L’Università di Pavia è protagonista di un innovativo progetto di ricerca finalizzato alla ricostruzione del cosiddetto “Cubicolo di Arianna”, un ambiente affrescato della Domus del Ninfeo di Cremona, scoperto durante gli scavi archeologici di piazza Marconi e considerato uno dei ritrovamenti più significativi degli ultimi decenni per lo studio della pittura romana.
Il progetto nasce dalla collaborazione tra il Laboratorio Arvedi di Diagnostica Non Invasiva del Dipartimento di Musicologia e Beni Culturali e il Computer Vision and Multimedia Lab del Dipartimento di Ingegneria Industriale e dell’Informazione, in sinergia con il Museo Archeologico San Lorenzo di Cremona.
Tra le circa mille casse conservate nei depositi si trovano oltre 50.000 frammenti di affreschi provenienti da una stanza decorata con episodi del mito di Arianna e di Dioniso.

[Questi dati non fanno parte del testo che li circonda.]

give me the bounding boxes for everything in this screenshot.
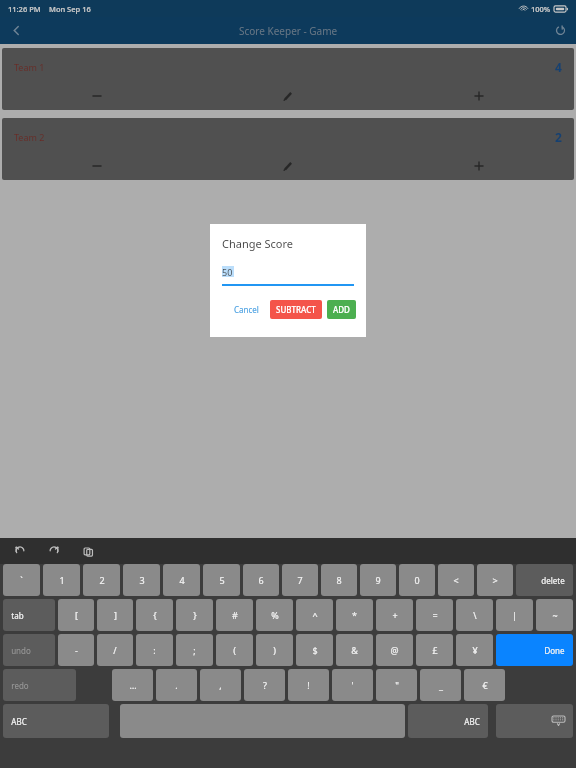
staticText: " [395, 679, 399, 691]
button[interactable]: * [336, 599, 373, 631]
button[interactable]: # [216, 599, 253, 631]
staticText: : [153, 644, 156, 656]
staticText: ' [351, 679, 354, 691]
button[interactable]: ABC [408, 704, 488, 738]
staticText: tab [11, 610, 24, 621]
staticText: ADD [333, 304, 350, 315]
button[interactable]: ? [244, 669, 285, 701]
button[interactable]: + [376, 599, 413, 631]
button[interactable]: > [477, 564, 513, 596]
button[interactable]: SUBTRACT [270, 300, 322, 319]
button[interactable]: Redo [44, 541, 64, 561]
button[interactable]: | [496, 599, 533, 631]
staticText: 6 [258, 574, 264, 586]
button[interactable]: ` [3, 564, 40, 596]
button[interactable]: ) [256, 634, 293, 666]
staticText: 2 [555, 129, 562, 145]
button[interactable]: 5 [203, 564, 240, 596]
button[interactable]: } [176, 599, 213, 631]
staticText: ! [307, 679, 310, 691]
button[interactable]: Back [0, 17, 32, 44]
button[interactable]: ' [332, 669, 373, 701]
staticText: € [482, 679, 488, 691]
button[interactable]: , [200, 669, 241, 701]
staticText: } [193, 609, 197, 621]
button[interactable]: 8 [321, 564, 357, 596]
staticText: … [129, 679, 137, 691]
button[interactable]: 0 [399, 564, 435, 596]
button[interactable]: ] [97, 599, 133, 631]
staticText: + [392, 609, 398, 621]
staticText: 4 [555, 59, 562, 75]
button[interactable]: & [336, 634, 373, 666]
button[interactable]: delete [516, 564, 573, 596]
staticText: 0 [414, 574, 420, 586]
button[interactable]: 1 [43, 564, 80, 596]
button[interactable]: Refresh [544, 17, 576, 44]
button[interactable]: Hide keyboard [496, 704, 573, 738]
button[interactable]: / [97, 634, 133, 666]
staticText: $ [312, 644, 318, 656]
button[interactable]: 7 [282, 564, 318, 596]
button[interactable]: ( [216, 634, 253, 666]
staticText: Score Keeper - Game [239, 24, 338, 38]
staticText: ] [114, 609, 117, 621]
staticText: Team 1 [14, 61, 45, 73]
staticText: ? [263, 679, 267, 691]
button[interactable]: @ [376, 634, 413, 666]
button[interactable]: Cancel [229, 300, 264, 319]
button[interactable]: £ [416, 634, 453, 666]
button[interactable]: ^ [296, 599, 333, 631]
staticText: ; [193, 644, 196, 656]
button[interactable]: ; [176, 634, 213, 666]
button[interactable]: 4 [163, 564, 200, 596]
staticText: 9 [375, 574, 381, 586]
button[interactable]: - [58, 634, 94, 666]
button[interactable]: ABC [3, 704, 109, 738]
button[interactable]: % [256, 599, 293, 631]
button[interactable]: 9 [360, 564, 396, 596]
button[interactable]: = [416, 599, 453, 631]
staticText: SUBTRACT [276, 304, 316, 315]
staticText: & [351, 644, 358, 656]
button[interactable]: 2 [83, 564, 120, 596]
button[interactable]: Paste [78, 541, 98, 561]
button[interactable]: : [136, 634, 173, 666]
staticText: Done [544, 645, 565, 656]
button[interactable]: { [136, 599, 173, 631]
button[interactable]: ¥ [456, 634, 493, 666]
staticText: 3 [139, 574, 145, 586]
button[interactable]: redo [3, 669, 76, 701]
button[interactable]: ~ [536, 599, 573, 631]
button[interactable]: € [464, 669, 505, 701]
button[interactable]: 3 [123, 564, 160, 596]
button[interactable]: Done [496, 634, 573, 666]
staticText: _ [439, 679, 443, 691]
staticText: < [453, 574, 459, 586]
staticText: Mon Sep 16 [49, 4, 91, 14]
button[interactable]: [ [58, 599, 94, 631]
button[interactable]: undo [3, 634, 55, 666]
button[interactable]: tab [3, 599, 55, 631]
button[interactable]: _ [420, 669, 461, 701]
staticText: 100% [531, 4, 551, 14]
button[interactable]: \ [456, 599, 493, 631]
button[interactable]: 6 [243, 564, 279, 596]
staticText: delete [541, 575, 565, 586]
button[interactable]: " [376, 669, 417, 701]
button[interactable]: ! [288, 669, 329, 701]
button[interactable]: < [438, 564, 474, 596]
button[interactable]: ADD [327, 300, 356, 319]
button[interactable]: … [112, 669, 153, 701]
button[interactable]: Undo [10, 541, 30, 561]
staticText: ( [233, 644, 236, 656]
button[interactable]: . [156, 669, 197, 701]
button[interactable]: $ [296, 634, 333, 666]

Dei circa venti metri quadrati originari di superficie pittorica, ne sono sopravvissuti circa dieci, frammentati e danneggiati dall’incendio che colpì la residenza in età antica.

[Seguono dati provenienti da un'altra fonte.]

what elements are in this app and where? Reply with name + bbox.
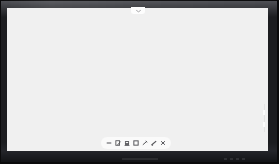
button[interactable]: Highlighter — [150, 137, 158, 149]
button[interactable]: Open menu — [131, 7, 145, 14]
button[interactable]: Menu — [105, 137, 113, 149]
button[interactable]: Close — [159, 137, 167, 149]
button[interactable]: Note — [114, 137, 122, 149]
button[interactable]: Pen — [141, 137, 149, 149]
button[interactable]: Shape — [132, 137, 140, 149]
button[interactable]: Stamp — [123, 137, 131, 149]
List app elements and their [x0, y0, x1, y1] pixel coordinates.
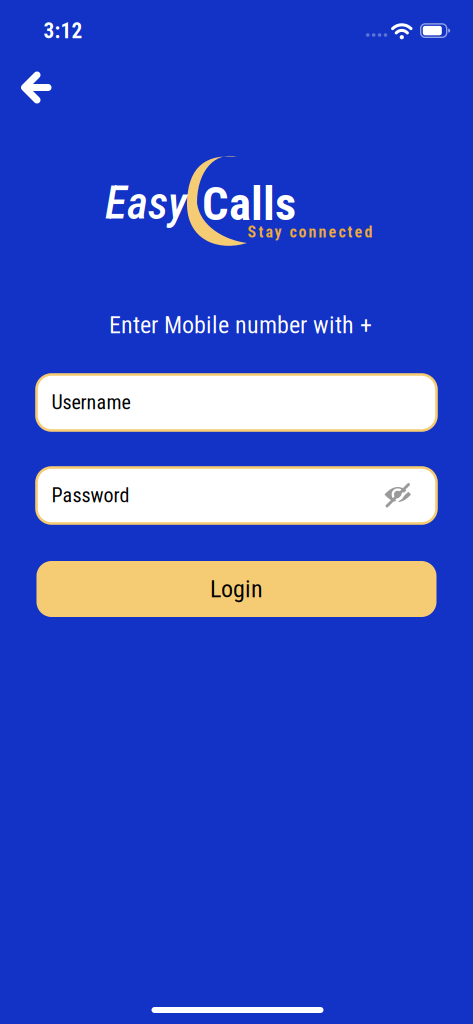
- button[interactable]: Password: [36, 468, 436, 524]
- staticText: Calls: [202, 177, 296, 231]
- staticText: Password: [52, 484, 130, 507]
- staticText: 3:12: [43, 19, 82, 43]
- button[interactable]: Show password: [36, 468, 436, 524]
- staticText: Enter Mobile number with +: [109, 311, 372, 339]
- staticText: Login: [210, 575, 263, 603]
- staticText: Username: [52, 391, 130, 414]
- staticText: Easy: [105, 177, 187, 229]
- staticText: Stay connected: [248, 223, 372, 241]
- button[interactable]: Back: [15, 72, 59, 104]
- button[interactable]: Username: [36, 374, 436, 430]
- button[interactable]: Login: [36, 561, 436, 617]
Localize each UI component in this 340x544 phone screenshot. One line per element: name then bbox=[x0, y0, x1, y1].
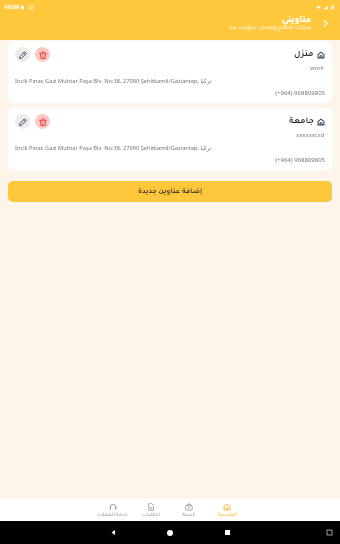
button[interactable]: الطلبات bbox=[132, 503, 170, 518]
button[interactable]: Edit bbox=[15, 114, 30, 129]
button[interactable]: Edit bbox=[15, 47, 30, 62]
staticText: الرئيسية bbox=[218, 512, 237, 518]
staticText: يمكنك تصفح وتعديل عناوينك هنا bbox=[229, 25, 312, 31]
other: Open bbox=[317, 15, 333, 31]
staticText: 10:09 bbox=[4, 3, 20, 11]
staticText: (+964) 968809805 bbox=[275, 156, 325, 164]
staticText: İncili Pınar, Gazi Muhtar Paşa Blv. No:3… bbox=[15, 144, 212, 152]
staticText: منزل bbox=[294, 50, 314, 59]
staticText: جامعة bbox=[289, 117, 314, 126]
button[interactable]: خدمة العملاء bbox=[94, 503, 132, 518]
staticText: İncili Pınar, Gazi Muhtar Paşa Blv. No:3… bbox=[15, 77, 212, 85]
staticText: عناويني bbox=[282, 16, 312, 25]
button[interactable]: عناويني bbox=[229, 15, 333, 31]
staticText: work bbox=[310, 64, 325, 72]
button[interactable]: الرئيسية bbox=[208, 503, 246, 518]
button[interactable]: Delete bbox=[35, 47, 50, 62]
button[interactable]: Delete bbox=[35, 114, 50, 129]
button[interactable]: Edit bbox=[8, 108, 332, 170]
staticText: xxxxxxcsd bbox=[296, 131, 325, 139]
staticText: إضافة عناوين جديدة bbox=[138, 188, 203, 195]
staticText: خدمة العملاء bbox=[98, 512, 128, 518]
button[interactable]: السلة bbox=[170, 503, 208, 518]
staticText: (+964) 968809805 bbox=[275, 89, 325, 97]
staticText: الطلبات bbox=[142, 512, 160, 518]
button[interactable]: Edit bbox=[8, 41, 332, 103]
staticText: السلة bbox=[182, 512, 196, 518]
button[interactable]: إضافة عناوين جديدة bbox=[8, 181, 332, 202]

Gli studi archeologici e storico-artistici indicano che gli affreschi presentano una qualità esecutiva e una raffinatezza tecnica eccezionali, riconducibili a maestranze attive negli ambienti più prestigiosi della Roma augustea. La ricostruzione di questo complesso apparato decorativo rappresenta quindi una sfida scientifica di grande valore per la conoscenza del patrimonio culturale romano.
Per affrontare l’enorme quantità di materiali da analizzare, il Laboratorio Arvedi ha avviato una campagna di acquisizione multispettrale e di fotografia in luce ultravioletta dei frammenti. Le immagini ottenute consentiranno di evidenziare caratteristiche dei pigmenti, tracce di lavorazione e dettagli non percepibili a occhio nudo.

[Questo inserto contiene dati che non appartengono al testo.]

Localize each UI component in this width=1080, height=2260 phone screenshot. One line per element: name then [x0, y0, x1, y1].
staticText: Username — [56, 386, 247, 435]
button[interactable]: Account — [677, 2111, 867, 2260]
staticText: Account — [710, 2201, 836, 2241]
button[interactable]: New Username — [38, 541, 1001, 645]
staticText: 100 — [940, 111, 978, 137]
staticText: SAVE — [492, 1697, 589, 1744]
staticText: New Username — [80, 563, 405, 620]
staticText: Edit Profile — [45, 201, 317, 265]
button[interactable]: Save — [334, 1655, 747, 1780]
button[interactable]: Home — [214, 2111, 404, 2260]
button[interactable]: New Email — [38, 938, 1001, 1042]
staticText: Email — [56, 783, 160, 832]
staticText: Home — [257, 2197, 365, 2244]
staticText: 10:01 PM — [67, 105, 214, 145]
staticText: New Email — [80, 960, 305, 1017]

I dati raccolti saranno successivamente elaborati attraverso algoritmi di machine e deep learning sviluppati dal Computer Vision and Multimedia Lab con l’obiettivo di individuare affinità cromatiche e compositive tra i frammenti, favorendone il raggruppamento e generando ipotesi di ricostruzione virtuale dell’apparato pittorico originario.
L’iniziativa si inserisce nell'ambito di collaborazioni attive fra l'Ateneo e vari partner nazionali e internazionali, tra cui l’Università di Salerno e l’Università Paris-Saclay.